Mexico’s Spending Half a Billion Bucks on Drug War Helicopters Mexico’s Spending Half a Billion Bucks on Drug War Helicopters
For years, the Mexican military has chased after heavily-armed drug traffickers using Sikorsky UH-60 Black Hawk helicopters. Being both tough and reliable, the American-made... Mexico’s Spending Half a Billion Bucks on Drug War Helicopters

For years, the Mexican military has chased after heavily-armed drug traffickers using Sikorsky UH-60 Black Hawk helicopters. Being both tough and reliable, the American-made copters are well suited to the task.

Now Mexico is buying a lot more of them. The latest, most modern version.

The U.S. State Department will facilitate the sale of 18 M-model Black Hawks for $680 million. The bulk of the cost is for the birds themselves but the bundle also includes radios, identification transponders, 36 M134 Gatling guns and 18 night-vision goggles.

The sale also includes training and support services. The Defense Security Cooperation Agency detailed these items and more in a recent notification to Congress.

“The sale of these UH-60M helicopters to Mexico will significantly increase and strengthen its capability to provide in-country airlift support for its forces engaged in counter-drug operations,” DSCA noted.

A mere 18 helicopters might not seem like a lot. The U.S. military alone has more than 2,000 Black Hawks. But it’s a lot for Mexico. The number is more than all the UH-60s that America handed to its southern neighbor during the worst years of the drug war.

“It’s also a big shift for Mexico which has regularly purchased [helicopters] from Russia,” James Bosworth, an analyst at Latin America security firm Southern Pulse tells War is Boring. “If I’ve learned anything from reading news over the past 15 years, it’s to avoid getting in vehicles made by Russians.”

The fact that Mexico wants so many copters is also a sign the government could be preparing for an extended conflict.

Starting in 2007, America previously provided 14 Black Hawks to Mexico under a $1.4-billion arms plan known as the Merida Initiative.

Years of hard use have likely added to these birds’ normal wear and tear. One federal police Black Hawk crashed during a hurricane relief operation near the resort city of Acapulco in September.

The copters are particularly useful in a drug war.

The cartels operate more or less like insurgents, relying on mobility to escape being killed or captured. The more professional cartel gunmen use armored vehicles, military-style tactics and high-powered weapons, which gives them an advantage over lightly-armed—and lightly-armored—police forces.

Black Hawks allow the Mexican military to quickly ferry small teams around, chase after armored convoys and descend on kingpin hideouts before the drug lords can escape. Mexican troops have even fired on gunmen from the air while being shielded, to a degree, from return small-arms fire.

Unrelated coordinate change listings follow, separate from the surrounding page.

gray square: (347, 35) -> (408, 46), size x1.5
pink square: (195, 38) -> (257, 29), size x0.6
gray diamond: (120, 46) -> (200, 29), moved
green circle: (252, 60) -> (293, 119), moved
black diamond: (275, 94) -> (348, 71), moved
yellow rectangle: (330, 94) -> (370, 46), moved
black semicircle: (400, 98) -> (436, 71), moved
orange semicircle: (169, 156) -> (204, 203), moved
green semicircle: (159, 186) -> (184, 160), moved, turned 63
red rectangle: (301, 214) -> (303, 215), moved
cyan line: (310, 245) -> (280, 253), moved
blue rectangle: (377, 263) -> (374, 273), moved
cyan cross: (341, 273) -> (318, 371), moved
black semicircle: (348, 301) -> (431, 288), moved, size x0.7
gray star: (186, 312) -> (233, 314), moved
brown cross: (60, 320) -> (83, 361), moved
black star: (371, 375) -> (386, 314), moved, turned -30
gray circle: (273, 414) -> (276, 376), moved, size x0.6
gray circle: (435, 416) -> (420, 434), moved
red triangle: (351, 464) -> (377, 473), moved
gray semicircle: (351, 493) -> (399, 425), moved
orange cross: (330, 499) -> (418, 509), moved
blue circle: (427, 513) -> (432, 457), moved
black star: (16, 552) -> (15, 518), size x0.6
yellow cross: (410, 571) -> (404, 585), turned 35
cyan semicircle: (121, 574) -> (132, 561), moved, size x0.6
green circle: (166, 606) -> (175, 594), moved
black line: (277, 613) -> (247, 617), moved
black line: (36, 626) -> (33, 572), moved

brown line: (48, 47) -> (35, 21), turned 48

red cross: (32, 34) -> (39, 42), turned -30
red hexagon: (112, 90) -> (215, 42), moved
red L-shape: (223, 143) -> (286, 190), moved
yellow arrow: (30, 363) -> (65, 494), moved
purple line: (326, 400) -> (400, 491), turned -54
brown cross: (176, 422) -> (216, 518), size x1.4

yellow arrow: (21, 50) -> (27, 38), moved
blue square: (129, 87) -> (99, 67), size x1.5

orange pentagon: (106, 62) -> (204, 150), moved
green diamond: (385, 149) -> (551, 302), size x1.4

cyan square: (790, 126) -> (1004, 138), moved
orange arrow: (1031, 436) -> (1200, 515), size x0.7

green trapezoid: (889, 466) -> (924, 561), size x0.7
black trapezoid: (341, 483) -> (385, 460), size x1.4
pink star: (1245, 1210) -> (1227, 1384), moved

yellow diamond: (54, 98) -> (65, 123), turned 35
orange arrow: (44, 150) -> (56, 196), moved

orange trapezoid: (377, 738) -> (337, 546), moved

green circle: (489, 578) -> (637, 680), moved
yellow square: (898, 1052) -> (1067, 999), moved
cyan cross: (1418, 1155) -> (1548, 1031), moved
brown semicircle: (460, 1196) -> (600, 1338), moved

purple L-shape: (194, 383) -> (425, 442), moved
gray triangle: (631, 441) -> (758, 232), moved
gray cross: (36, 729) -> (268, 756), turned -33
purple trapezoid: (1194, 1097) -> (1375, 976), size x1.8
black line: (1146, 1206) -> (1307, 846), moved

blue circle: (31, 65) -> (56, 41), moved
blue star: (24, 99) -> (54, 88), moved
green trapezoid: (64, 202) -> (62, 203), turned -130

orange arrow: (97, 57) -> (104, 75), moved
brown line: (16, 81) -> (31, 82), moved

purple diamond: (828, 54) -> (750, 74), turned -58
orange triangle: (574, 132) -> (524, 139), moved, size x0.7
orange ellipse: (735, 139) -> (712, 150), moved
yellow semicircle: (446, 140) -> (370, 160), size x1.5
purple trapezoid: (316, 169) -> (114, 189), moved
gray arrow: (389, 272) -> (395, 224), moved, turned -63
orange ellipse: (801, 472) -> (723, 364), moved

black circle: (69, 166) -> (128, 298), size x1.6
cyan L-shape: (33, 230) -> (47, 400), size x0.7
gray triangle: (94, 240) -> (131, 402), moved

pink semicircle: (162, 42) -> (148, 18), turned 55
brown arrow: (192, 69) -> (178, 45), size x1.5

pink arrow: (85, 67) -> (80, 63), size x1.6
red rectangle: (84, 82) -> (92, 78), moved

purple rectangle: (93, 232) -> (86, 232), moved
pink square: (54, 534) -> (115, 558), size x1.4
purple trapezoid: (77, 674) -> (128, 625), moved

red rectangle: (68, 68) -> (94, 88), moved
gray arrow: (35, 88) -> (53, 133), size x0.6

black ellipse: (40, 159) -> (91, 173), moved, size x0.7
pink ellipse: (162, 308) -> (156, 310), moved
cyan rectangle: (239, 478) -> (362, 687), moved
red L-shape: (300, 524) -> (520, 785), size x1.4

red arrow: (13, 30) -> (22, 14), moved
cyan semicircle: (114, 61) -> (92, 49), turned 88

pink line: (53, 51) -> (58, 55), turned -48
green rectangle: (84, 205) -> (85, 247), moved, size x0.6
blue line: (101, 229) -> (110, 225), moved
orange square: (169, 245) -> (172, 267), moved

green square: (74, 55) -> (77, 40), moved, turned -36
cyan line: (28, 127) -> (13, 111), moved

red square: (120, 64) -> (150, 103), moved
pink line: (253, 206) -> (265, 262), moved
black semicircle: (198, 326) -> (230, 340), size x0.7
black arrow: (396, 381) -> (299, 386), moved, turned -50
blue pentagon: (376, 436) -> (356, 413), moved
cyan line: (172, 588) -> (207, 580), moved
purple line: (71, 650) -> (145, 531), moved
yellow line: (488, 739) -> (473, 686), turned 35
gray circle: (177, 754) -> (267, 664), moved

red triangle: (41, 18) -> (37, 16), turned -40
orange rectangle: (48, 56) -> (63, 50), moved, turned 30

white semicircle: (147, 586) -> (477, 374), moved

“The Black Hawks will be safer and more reliable for the Mexican military, which is good for both countries,” Bosworth says.

Mexican marines in a Black Hawk stopped a truck carrying Los Zetas boss Miguel Angel Trevino in July 2013. Troops jumped out of the helicopter and nabbed Trevino as he fled into the brush.

As recently as April 18, a Mexican army helicopter chased after a convoy of SUVs in the border city of Matamoros. Gunmen in one vehicle fired on the helicopter with AK assault rifles. But the helicopter returned fire, killing three gunmen and knocking the SUV out of action.

The new Black Hawks might serve as a kind of insurance policy.

Mexican president Enrique Pena Nieto campaigned on a plan to reduce violence … without going after the cartels with guns blazing. But despite this pledge, the drug war is still just as militarized. The homicide rate has stabilized, but thousands of people are still expected to die from drug-related violence in 2014.

The past year has seen the arrests of the leaders of Mexico’s two biggest and baddest cartels, including Joaquin “El Chapo” Guzman of the Sinaloa Cartel. This “kingpin strategy” takes the worst bad guys off the streets, but means there’s an opportunity for rivals to muscle into new drug-trafficking territory.

In cities like Matamoros—which has experienced sporadic gun battles in recent months—that could be the Gulf Cartel or warring groups within the Zetas using the chaos as an opportunity.

So it’s worth asking the question. Would the Mexican government spend $680 million on a bunch of military helicopters if it expected the drug war to end any time soon? Almost certainly not.